This week, we introduced our first graders to a new addition strategy called “Make a 10″.  For the equation, 9 + 4 = ___, we can “count on” to find the total of 13.  Since the total, 13, is a teen number (which has a 10 hiding inside) we helped our students notice that 9 + 4 = 10 + 3.  Both of these equations produce the total 13, but solving 10 + 3 is quicker and more accurate.
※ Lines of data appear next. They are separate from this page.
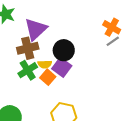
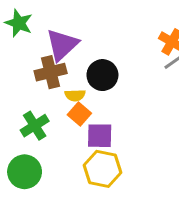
purple square: (62, 67) -> (100, 136), moved, turned -36
green cross: (28, 70) -> (35, 126), moved

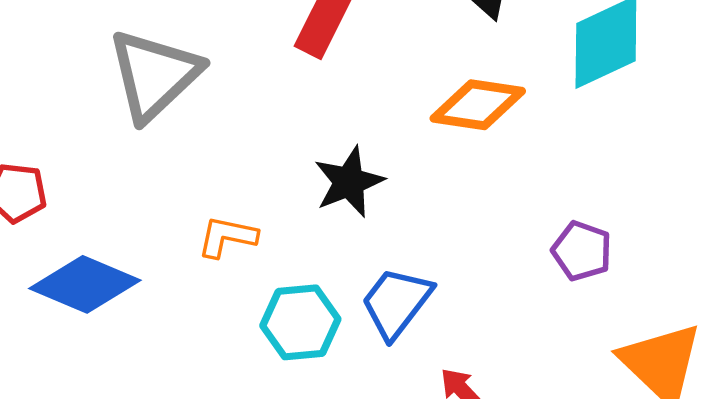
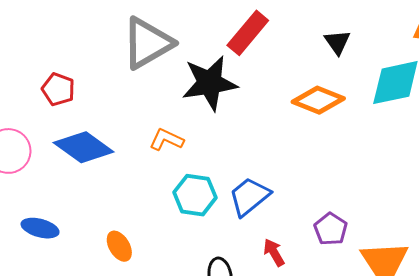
black star: (349, 182) -> (210, 83), moved, size x1.4
purple pentagon: (582, 251) -> (331, 229), moved

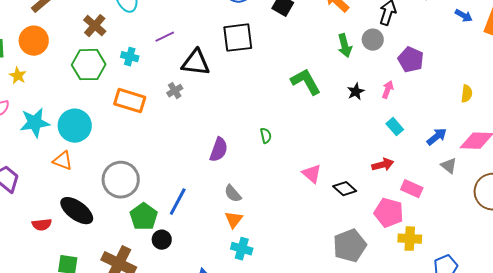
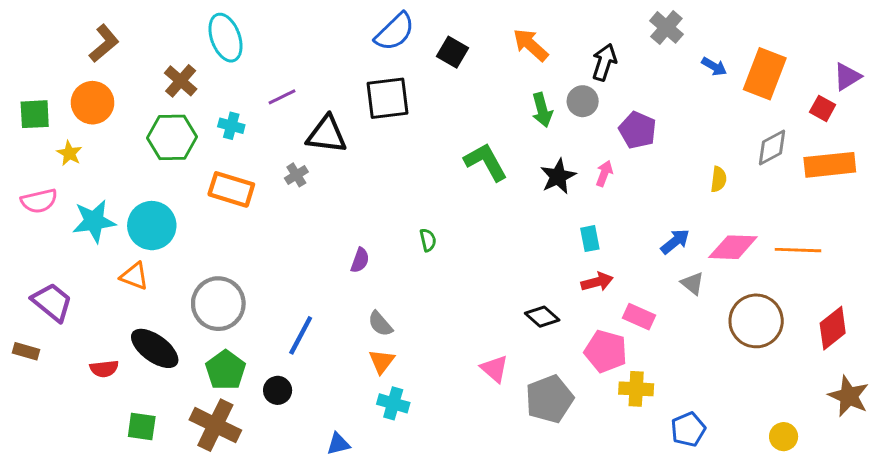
black star: (356, 92) -> (558, 176), size x1.4
cyan rectangle: (395, 127) -> (590, 239), moved, turned 30
purple semicircle: (219, 150) -> (360, 260), size x0.7
pink triangle: (312, 174) -> (494, 369), moved
green pentagon: (144, 217) -> (226, 370), moved

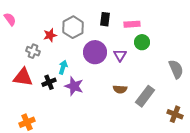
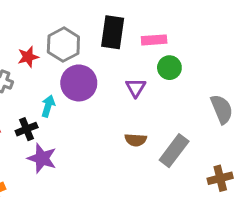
black rectangle: (105, 19) -> (113, 32), size x1.5
purple circle: (95, 52) -> (79, 83), moved
purple star: (74, 86) -> (42, 158), moved
brown cross: (175, 114) -> (220, 178), turned -35

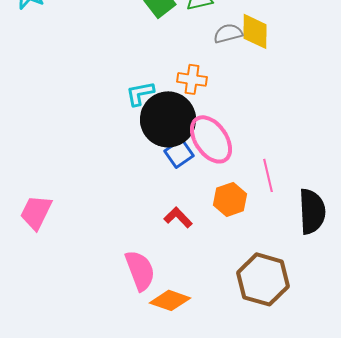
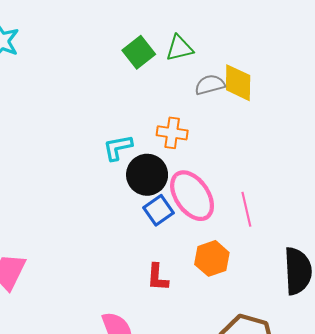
black circle: (168, 119) -> (147, 175), size x0.7
pink line: (268, 175) -> (246, 209), moved
red L-shape: (178, 217) -> (158, 277), turned -132

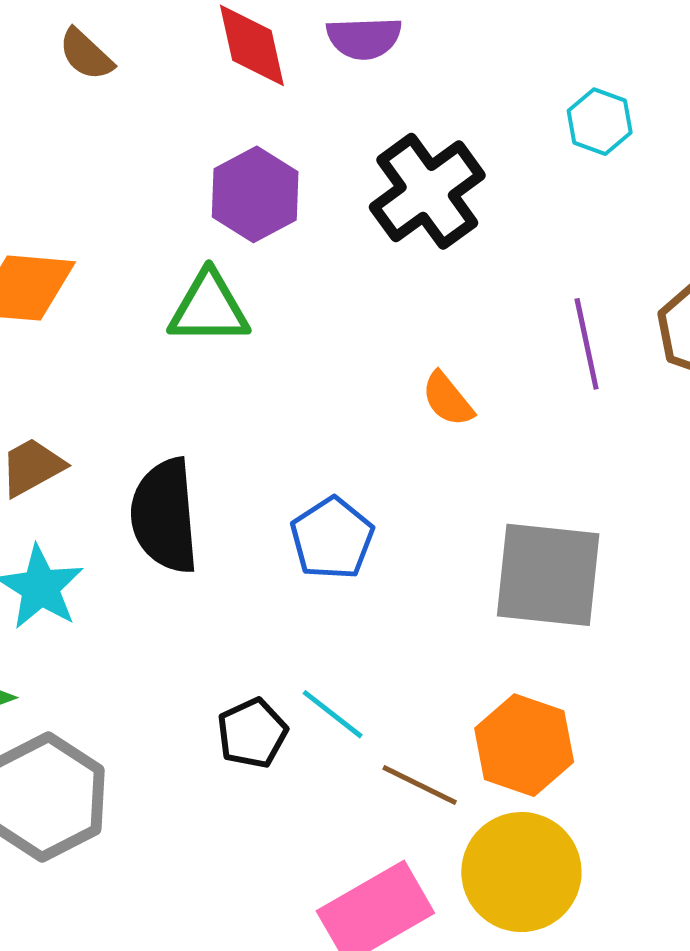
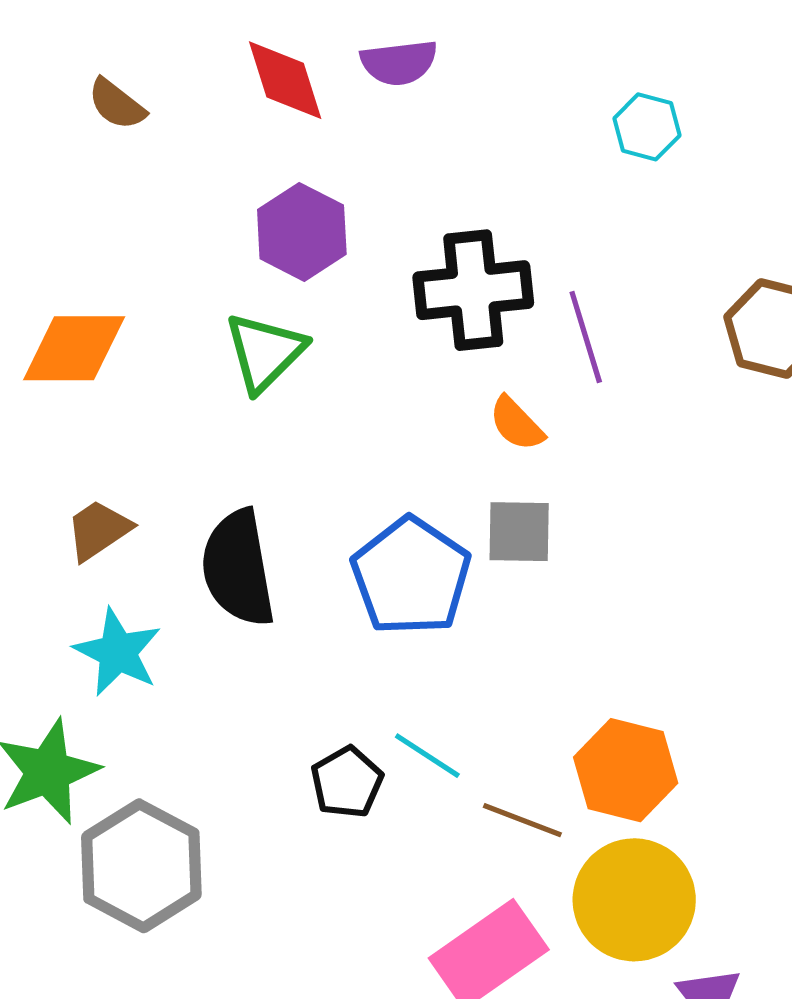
black cross: (427, 191) -> (473, 290), moved, turned 35
green triangle: (209, 308) -> (265, 352), turned -40
purple line: (587, 344) -> (586, 337), moved
blue pentagon: (332, 538) -> (411, 576), size x1.4
gray square: (548, 575) -> (519, 532), moved, size x0.6

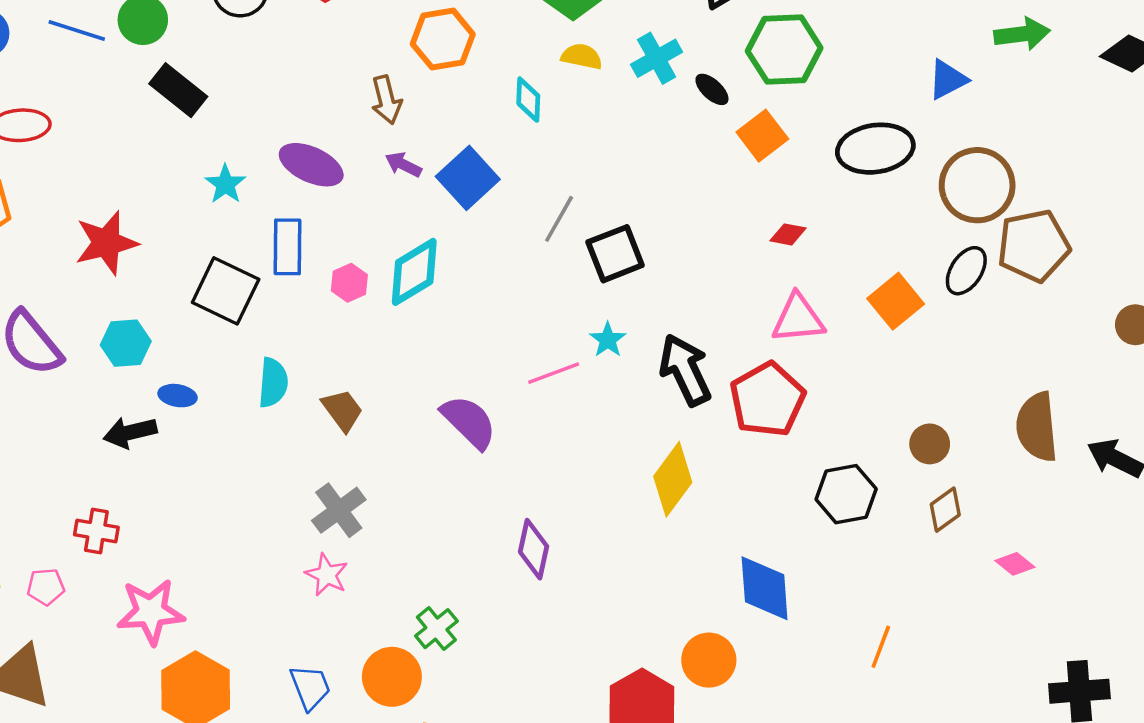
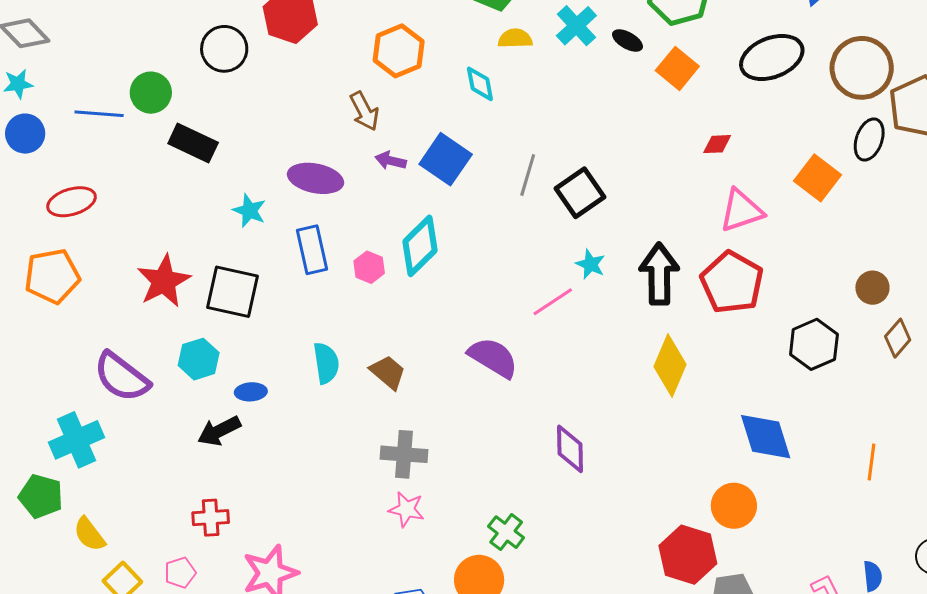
black square: (226, 291) -> (232, 292), moved
black arrow: (685, 370) -> (659, 274), turned 38
gray cross: (339, 510) -> (404, 454), turned -36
We will spend much of our math time next week working with this new strategy as it is still very new and fragile.

Math Update!

As a first grade staff, we are always striving to meet the needs of each and every student.  In order to do this, we studied the data from our students’ math performance so far this year, and used this information to group together students with similar areas of expertise and areas of need. For this unit, many of our students will be taking part in a “math switch” in which they may be traveling to a different classroom, so that they are able to work in the group and with the teacher that will help them reach their full potential as a math learner.  Each group of math learners will be working on the same math concepts each day, but the pace and practice may look a little different.

We began new math learning this past week!!  Our Unit 4 in math will focus on tens and teen numbers, place value to 100, and strategies for adding larger numbers.  So far, we’ve practiced counting groups of tens.

We studied the teen numbers (11, 12, 13, 14, 15, 16, 17, 18, 19) and noticed that every teen number has a 10 hiding inside along with some extra ones.  We also represented teen numbers using a ten stick and circles, and wrote an equation to match our work.

Math Update!

During our math time this week we continued to practice solving addition and subtraction equations and stories as a whole group warm-up each day.  In order, to incorporate some small group review into our math time we also worked in math groups.

Our math group time involved a partner game called: Who Has More?  This game is very similar to the card game War, but it uses math cards with five groups as a visual support and involves important “math talk” that the kids share as they play.  Our group time also incorporated an independent practice packet from our Unit 2.  The kids were extremely self directed during this time and worked as a team to solve problems.  You may have also noticed some fun holiday mazes in your child’s blue folder.  This was a bonus task during one of our rotations.

We will continue rotating through our math group time next week, and we will also continue to practice our strategies for solving equations and stories.

Math Update!

Our first graders worked hard this week to prepare for our Unit 3 assessment.  We spent our math time solving addition (missing total & missing partner) and subtraction stories using the great strategies that we’ve learned during this unit.

The kids were definitely ready for the assessment and performed very well.  Woohoo!!!  Still, they will be asked throughout the rest of this year to solve stories, and we don’t want your child to lose any of the great strategies that they’ve gained from our learning.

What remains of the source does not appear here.